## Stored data
+--
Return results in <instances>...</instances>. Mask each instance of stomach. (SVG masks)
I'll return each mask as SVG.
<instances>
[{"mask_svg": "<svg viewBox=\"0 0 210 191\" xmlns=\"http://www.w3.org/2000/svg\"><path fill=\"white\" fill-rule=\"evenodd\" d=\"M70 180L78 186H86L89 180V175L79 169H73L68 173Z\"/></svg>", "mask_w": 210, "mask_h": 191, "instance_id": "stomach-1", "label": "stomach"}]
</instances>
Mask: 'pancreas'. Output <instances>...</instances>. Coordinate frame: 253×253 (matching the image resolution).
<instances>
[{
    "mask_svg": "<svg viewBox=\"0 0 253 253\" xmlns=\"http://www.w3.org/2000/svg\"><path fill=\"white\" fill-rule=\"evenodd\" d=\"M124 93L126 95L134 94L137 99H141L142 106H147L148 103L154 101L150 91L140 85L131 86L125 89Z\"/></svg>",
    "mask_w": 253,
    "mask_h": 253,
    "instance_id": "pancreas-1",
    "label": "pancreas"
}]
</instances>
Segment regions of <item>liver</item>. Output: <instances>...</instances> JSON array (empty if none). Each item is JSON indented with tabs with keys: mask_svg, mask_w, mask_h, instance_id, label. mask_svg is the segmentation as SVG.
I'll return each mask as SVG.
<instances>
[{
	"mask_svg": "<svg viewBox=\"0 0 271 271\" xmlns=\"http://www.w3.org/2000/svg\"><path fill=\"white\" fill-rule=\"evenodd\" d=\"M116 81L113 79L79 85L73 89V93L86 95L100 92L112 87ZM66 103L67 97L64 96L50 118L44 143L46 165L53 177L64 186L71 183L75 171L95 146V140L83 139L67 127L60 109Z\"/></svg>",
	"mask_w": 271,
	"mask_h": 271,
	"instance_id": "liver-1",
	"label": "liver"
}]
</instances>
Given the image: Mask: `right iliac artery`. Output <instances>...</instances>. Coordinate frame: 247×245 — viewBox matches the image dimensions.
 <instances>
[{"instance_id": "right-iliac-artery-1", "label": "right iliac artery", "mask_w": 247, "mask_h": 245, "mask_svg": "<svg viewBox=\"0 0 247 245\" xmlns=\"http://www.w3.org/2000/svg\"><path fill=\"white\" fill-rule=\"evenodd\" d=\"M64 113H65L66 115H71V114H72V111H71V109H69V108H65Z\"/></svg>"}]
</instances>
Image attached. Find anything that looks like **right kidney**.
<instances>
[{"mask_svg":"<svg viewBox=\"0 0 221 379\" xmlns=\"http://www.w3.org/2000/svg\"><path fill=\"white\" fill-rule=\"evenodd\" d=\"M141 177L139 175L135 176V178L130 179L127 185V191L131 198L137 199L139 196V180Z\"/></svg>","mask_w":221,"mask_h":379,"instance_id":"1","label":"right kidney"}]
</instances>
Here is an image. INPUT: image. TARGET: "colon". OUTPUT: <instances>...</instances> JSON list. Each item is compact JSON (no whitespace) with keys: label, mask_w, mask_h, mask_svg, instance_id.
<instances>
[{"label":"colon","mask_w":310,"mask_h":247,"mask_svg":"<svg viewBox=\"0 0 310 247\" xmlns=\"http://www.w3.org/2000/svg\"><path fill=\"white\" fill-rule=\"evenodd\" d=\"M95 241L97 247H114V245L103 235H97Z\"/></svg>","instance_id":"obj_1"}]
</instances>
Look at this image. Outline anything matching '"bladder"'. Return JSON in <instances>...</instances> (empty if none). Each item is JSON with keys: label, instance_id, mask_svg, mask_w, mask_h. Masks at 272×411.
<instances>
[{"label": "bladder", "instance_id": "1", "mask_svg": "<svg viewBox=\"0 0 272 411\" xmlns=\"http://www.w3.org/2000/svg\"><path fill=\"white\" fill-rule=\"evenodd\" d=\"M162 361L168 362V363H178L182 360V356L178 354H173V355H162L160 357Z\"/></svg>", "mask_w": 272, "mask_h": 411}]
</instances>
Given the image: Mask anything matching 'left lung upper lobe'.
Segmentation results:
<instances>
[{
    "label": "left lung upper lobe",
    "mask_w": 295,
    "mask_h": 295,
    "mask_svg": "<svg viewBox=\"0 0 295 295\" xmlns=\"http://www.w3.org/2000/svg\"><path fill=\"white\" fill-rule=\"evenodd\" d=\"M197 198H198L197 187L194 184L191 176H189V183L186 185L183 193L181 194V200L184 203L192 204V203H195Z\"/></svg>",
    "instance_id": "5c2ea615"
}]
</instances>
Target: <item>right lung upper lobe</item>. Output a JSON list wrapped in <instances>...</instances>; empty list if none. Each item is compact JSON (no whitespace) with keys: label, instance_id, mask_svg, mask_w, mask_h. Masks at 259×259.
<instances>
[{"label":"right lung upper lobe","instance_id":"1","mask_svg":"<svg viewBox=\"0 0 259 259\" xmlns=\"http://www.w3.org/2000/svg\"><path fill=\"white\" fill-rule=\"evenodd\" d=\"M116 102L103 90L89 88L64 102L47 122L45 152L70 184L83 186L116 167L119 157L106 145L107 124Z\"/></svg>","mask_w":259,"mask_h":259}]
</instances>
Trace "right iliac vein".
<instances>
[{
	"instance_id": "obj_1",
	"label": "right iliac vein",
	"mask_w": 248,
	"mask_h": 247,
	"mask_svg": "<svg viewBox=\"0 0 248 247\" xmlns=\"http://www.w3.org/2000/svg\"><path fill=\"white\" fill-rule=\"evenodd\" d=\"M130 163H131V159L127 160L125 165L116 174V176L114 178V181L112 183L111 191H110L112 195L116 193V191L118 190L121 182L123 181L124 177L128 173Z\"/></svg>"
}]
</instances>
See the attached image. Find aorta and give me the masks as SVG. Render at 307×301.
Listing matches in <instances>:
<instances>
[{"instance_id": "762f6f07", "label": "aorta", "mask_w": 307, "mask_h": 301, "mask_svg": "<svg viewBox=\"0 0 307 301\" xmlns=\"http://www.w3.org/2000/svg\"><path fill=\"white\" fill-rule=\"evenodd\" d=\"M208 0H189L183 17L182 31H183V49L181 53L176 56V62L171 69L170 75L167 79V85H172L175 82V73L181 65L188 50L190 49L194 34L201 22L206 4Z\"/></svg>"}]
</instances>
+--
## Problem to work on
Copy out all of the records above with nothing altered.

## Exercise solution
Return results in <instances>...</instances>. Mask each instance of stomach. (SVG masks)
I'll return each mask as SVG.
<instances>
[{"mask_svg": "<svg viewBox=\"0 0 210 191\" xmlns=\"http://www.w3.org/2000/svg\"><path fill=\"white\" fill-rule=\"evenodd\" d=\"M70 180L78 186H86L89 180V175L79 169H73L68 173Z\"/></svg>", "mask_w": 210, "mask_h": 191, "instance_id": "stomach-1", "label": "stomach"}]
</instances>
Mask: 'pancreas'. Output <instances>...</instances>. Coordinate frame: 253×253 (matching the image resolution).
<instances>
[{
    "mask_svg": "<svg viewBox=\"0 0 253 253\" xmlns=\"http://www.w3.org/2000/svg\"><path fill=\"white\" fill-rule=\"evenodd\" d=\"M124 93L126 95L134 94L137 99H141L142 106H147L148 103L154 101L150 91L140 85L131 86L125 89Z\"/></svg>",
    "mask_w": 253,
    "mask_h": 253,
    "instance_id": "pancreas-1",
    "label": "pancreas"
}]
</instances>
Segment regions of <item>liver</item>. Output: <instances>...</instances> JSON array (empty if none). Each item is JSON indented with tabs with keys: mask_svg, mask_w, mask_h, instance_id, label. mask_svg is the segmentation as SVG.
I'll return each mask as SVG.
<instances>
[{
	"mask_svg": "<svg viewBox=\"0 0 271 271\" xmlns=\"http://www.w3.org/2000/svg\"><path fill=\"white\" fill-rule=\"evenodd\" d=\"M116 81L113 79L79 85L73 89V93L86 95L100 92L112 87ZM66 103L67 97L64 96L50 118L44 143L46 165L53 177L64 186L71 183L75 171L95 146V140L83 139L67 127L60 109Z\"/></svg>",
	"mask_w": 271,
	"mask_h": 271,
	"instance_id": "liver-1",
	"label": "liver"
}]
</instances>
Given the image: Mask: `right iliac artery`. Output <instances>...</instances>. Coordinate frame: 247×245 — viewBox matches the image dimensions.
 <instances>
[{"instance_id": "right-iliac-artery-1", "label": "right iliac artery", "mask_w": 247, "mask_h": 245, "mask_svg": "<svg viewBox=\"0 0 247 245\" xmlns=\"http://www.w3.org/2000/svg\"><path fill=\"white\" fill-rule=\"evenodd\" d=\"M64 113H65L66 115H71V114H72V111H71V109H69V108H65Z\"/></svg>"}]
</instances>
Image attached. Find anything that looks like **right kidney**.
<instances>
[{"mask_svg":"<svg viewBox=\"0 0 221 379\" xmlns=\"http://www.w3.org/2000/svg\"><path fill=\"white\" fill-rule=\"evenodd\" d=\"M141 177L139 175L135 176V178L130 179L127 185V191L131 198L137 199L139 196V180Z\"/></svg>","mask_w":221,"mask_h":379,"instance_id":"1","label":"right kidney"}]
</instances>
Here is an image. INPUT: image. TARGET: "colon". OUTPUT: <instances>...</instances> JSON list. Each item is compact JSON (no whitespace) with keys: label, mask_w, mask_h, mask_svg, instance_id.
<instances>
[{"label":"colon","mask_w":310,"mask_h":247,"mask_svg":"<svg viewBox=\"0 0 310 247\" xmlns=\"http://www.w3.org/2000/svg\"><path fill=\"white\" fill-rule=\"evenodd\" d=\"M95 241L97 247H114V245L103 235H97Z\"/></svg>","instance_id":"obj_1"}]
</instances>
Look at this image. Outline anything matching '"bladder"'. Return JSON in <instances>...</instances> (empty if none). Each item is JSON with keys: label, instance_id, mask_svg, mask_w, mask_h. Masks at 272×411.
<instances>
[{"label": "bladder", "instance_id": "1", "mask_svg": "<svg viewBox=\"0 0 272 411\" xmlns=\"http://www.w3.org/2000/svg\"><path fill=\"white\" fill-rule=\"evenodd\" d=\"M162 361L168 362V363H178L182 360V356L178 354H173V355H162L160 357Z\"/></svg>", "mask_w": 272, "mask_h": 411}]
</instances>
Given the image: Mask anything matching 'left lung upper lobe'.
Segmentation results:
<instances>
[{
    "label": "left lung upper lobe",
    "mask_w": 295,
    "mask_h": 295,
    "mask_svg": "<svg viewBox=\"0 0 295 295\" xmlns=\"http://www.w3.org/2000/svg\"><path fill=\"white\" fill-rule=\"evenodd\" d=\"M197 198H198L197 187L194 184L191 176H189V183L186 185L183 193L181 194V200L184 203L192 204V203H195Z\"/></svg>",
    "instance_id": "5c2ea615"
}]
</instances>
Target: <item>right lung upper lobe</item>. Output a JSON list wrapped in <instances>...</instances>; empty list if none. Each item is compact JSON (no whitespace) with keys: label, instance_id, mask_svg, mask_w, mask_h. Masks at 259×259.
<instances>
[{"label":"right lung upper lobe","instance_id":"1","mask_svg":"<svg viewBox=\"0 0 259 259\" xmlns=\"http://www.w3.org/2000/svg\"><path fill=\"white\" fill-rule=\"evenodd\" d=\"M116 102L103 90L89 88L64 102L47 122L45 152L70 184L83 186L116 167L119 157L106 145L107 124Z\"/></svg>","mask_w":259,"mask_h":259}]
</instances>
Trace "right iliac vein".
<instances>
[{
	"instance_id": "obj_1",
	"label": "right iliac vein",
	"mask_w": 248,
	"mask_h": 247,
	"mask_svg": "<svg viewBox=\"0 0 248 247\" xmlns=\"http://www.w3.org/2000/svg\"><path fill=\"white\" fill-rule=\"evenodd\" d=\"M130 163H131V159L127 160L125 165L116 174V176L114 178V181L112 183L111 191H110L112 195L116 193V191L118 190L121 182L123 181L124 177L128 173Z\"/></svg>"
}]
</instances>
See the attached image. Find aorta and give me the masks as SVG. Render at 307×301.
Listing matches in <instances>:
<instances>
[{"instance_id": "762f6f07", "label": "aorta", "mask_w": 307, "mask_h": 301, "mask_svg": "<svg viewBox=\"0 0 307 301\" xmlns=\"http://www.w3.org/2000/svg\"><path fill=\"white\" fill-rule=\"evenodd\" d=\"M208 0H189L183 17L182 31H183V49L181 53L176 56V62L171 69L170 75L167 79V85H172L175 82V73L181 65L188 50L190 49L194 34L201 22L206 4Z\"/></svg>"}]
</instances>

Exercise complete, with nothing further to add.